The HDFS Juggernaut

There's been much focus on MongoDB, Elastic and Redis in terms of data exposure on the Internet due to their general popularity in the developer community. However, in terms of data volume it turns out that HDFS is the real juggernaut. To give you a better idea here's a quick comparison between MongoDB and HDFS:

	MongoDB	HDFS
Number of Servers	47,820	4,487
Data Exposed	25 TB	5,120 TB

Even though there are more MongoDB databases connected to the Internet without authentication in terms of data exposure it is dwarfed by HDFS clusters (25 TB vs 5 PB). Where are all these instances located?

Most of the HDFS NameNodes are located in the US (1,900) and China (1,426).
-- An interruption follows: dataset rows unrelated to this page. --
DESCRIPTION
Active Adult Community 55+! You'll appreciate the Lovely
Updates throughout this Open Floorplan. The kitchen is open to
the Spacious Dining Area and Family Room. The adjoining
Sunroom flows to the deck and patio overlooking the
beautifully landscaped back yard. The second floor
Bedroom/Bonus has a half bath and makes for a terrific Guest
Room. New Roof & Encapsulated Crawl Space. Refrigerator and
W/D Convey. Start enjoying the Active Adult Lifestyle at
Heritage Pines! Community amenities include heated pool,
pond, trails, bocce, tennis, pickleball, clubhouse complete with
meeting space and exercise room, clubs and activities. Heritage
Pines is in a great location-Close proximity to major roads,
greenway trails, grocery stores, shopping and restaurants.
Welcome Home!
And nearly all of the HDFS instances are hosted on the cloud with Amazon leading the charge (1,059) followed by Alibaba (507).
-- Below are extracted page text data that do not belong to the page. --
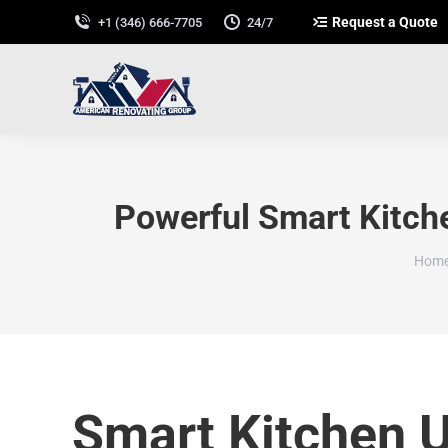
Request a Quote
+1 (346) 666-7705
24/7
Powerful Smart Kitch
You 
Hom
Smart Kitchen 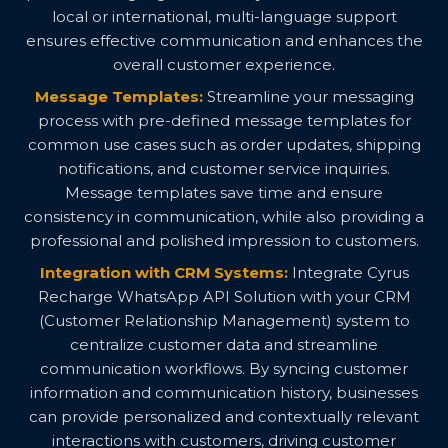
local or international, multi-language support
ensures effective communication and enhances the
overall customer experience.
Message Templates:
Streamline your messaging
process with pre-defined message templates for
common use cases such as order updates, shipping
notifications, and customer service inquiries.
Message templates save time and ensure
consistency in communication, while also providing a
professional and polished impression to customers.
Integration with CRM Systems:
Integrate Cyrus
Recharge WhatsApp API Solution with your CRM
(Customer Relationship Management) system to
centralize customer data and streamline
communication workflows. By syncing customer
information and communication history, businesses
can provide personalized and contextually relevant
interactions with customers, driving customer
The ransomware attacks on databases that were widely publicized earlier in the year are still happening. And they're impacting both MongoDB and HDFS deployments. For HDFS, Shodan has discovered roughly 207 clusters that have a message warning of the public exposure. And a quick glance at search results in Shodan reveals that most of the public MongoDB instances seem to be compromised. I've previously written on the reason behind these exposures but note that both products nowadays have extensive documentation on secure deployment.

Technical Details

If you'd like to replicate the above findings or perform your own investigations into data exposure, this is how I measured the above.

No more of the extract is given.